• Task requirements:
Copy exactly the line containing "fine win against" and all lines after it, through the last line of the material below; omit everything before it.

=== Begin Enclosure ===

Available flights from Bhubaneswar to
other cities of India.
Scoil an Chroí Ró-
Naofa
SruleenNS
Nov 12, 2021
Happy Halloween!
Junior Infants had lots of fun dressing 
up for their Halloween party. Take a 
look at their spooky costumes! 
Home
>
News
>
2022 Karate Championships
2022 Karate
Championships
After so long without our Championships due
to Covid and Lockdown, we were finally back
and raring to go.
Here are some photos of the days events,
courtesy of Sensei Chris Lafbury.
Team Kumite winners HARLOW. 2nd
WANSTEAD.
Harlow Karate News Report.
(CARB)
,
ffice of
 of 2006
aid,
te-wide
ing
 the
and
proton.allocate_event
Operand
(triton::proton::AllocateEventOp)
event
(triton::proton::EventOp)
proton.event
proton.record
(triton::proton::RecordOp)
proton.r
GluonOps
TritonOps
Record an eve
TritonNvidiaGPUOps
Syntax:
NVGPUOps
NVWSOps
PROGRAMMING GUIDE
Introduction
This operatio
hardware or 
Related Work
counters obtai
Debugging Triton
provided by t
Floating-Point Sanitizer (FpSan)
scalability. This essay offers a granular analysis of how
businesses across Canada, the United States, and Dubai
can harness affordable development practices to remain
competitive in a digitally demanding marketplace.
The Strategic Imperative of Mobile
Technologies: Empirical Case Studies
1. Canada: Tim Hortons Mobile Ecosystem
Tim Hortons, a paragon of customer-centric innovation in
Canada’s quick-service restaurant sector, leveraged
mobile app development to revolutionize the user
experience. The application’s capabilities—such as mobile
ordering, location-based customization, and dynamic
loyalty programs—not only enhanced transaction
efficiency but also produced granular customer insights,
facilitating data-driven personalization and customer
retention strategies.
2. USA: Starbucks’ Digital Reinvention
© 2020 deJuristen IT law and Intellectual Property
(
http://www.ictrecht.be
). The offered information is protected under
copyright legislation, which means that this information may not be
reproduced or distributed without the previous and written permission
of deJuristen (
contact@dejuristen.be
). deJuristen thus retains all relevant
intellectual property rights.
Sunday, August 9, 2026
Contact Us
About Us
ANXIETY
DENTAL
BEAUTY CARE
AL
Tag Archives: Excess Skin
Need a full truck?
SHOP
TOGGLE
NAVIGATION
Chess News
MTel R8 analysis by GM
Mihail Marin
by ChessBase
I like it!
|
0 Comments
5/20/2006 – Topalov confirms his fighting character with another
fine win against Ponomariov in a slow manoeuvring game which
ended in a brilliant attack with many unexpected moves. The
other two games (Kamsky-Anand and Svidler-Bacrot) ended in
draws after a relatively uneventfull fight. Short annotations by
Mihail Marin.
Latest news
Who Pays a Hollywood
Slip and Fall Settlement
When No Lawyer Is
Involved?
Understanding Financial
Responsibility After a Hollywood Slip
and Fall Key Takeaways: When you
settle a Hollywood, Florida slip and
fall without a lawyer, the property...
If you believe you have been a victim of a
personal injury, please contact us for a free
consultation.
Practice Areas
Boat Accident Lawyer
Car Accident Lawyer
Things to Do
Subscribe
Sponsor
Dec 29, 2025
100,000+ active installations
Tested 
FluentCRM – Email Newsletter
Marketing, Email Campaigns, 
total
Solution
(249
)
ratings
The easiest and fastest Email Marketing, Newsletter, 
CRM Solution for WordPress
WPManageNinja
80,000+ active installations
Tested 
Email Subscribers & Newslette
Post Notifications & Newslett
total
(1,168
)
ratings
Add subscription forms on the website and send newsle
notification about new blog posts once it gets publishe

=== End Enclosure ===

• Your response:
fine win against Ponomariov in a slow manoeuvring game which
ended in a brilliant attack with many unexpected moves. The
other two games (Kamsky-Anand and Svidler-Bacrot) ended in
draws after a relatively uneventfull fight. Short annotations by
Mihail Marin.
Latest news
Who Pays a Hollywood
Slip and Fall Settlement
When No Lawyer Is
Involved?
Understanding Financial
Responsibility After a Hollywood Slip
and Fall Key Takeaways: When you
settle a Hollywood, Florida slip and
fall without a lawyer, the property...
If you believe you have been a victim of a
personal injury, please contact us for a free
consultation.
Practice Areas
Boat Accident Lawyer
Car Accident Lawyer
Things to Do
Subscribe
Sponsor
Dec 29, 2025
100,000+ active installations
Tested 
FluentCRM – Email Newsletter
Marketing, Email Campaigns, 
total
Solution
(249
)
ratings
The easiest and fastest Email Marketing, Newsletter, 
CRM Solution for WordPress
WPManageNinja
80,000+ active installations
Tested 
Email Subscribers & Newslette
Post Notifications & Newslett
total
(1,168
)
ratings
Add subscription forms on the website and send newsle
notification about new blog posts once it gets publishe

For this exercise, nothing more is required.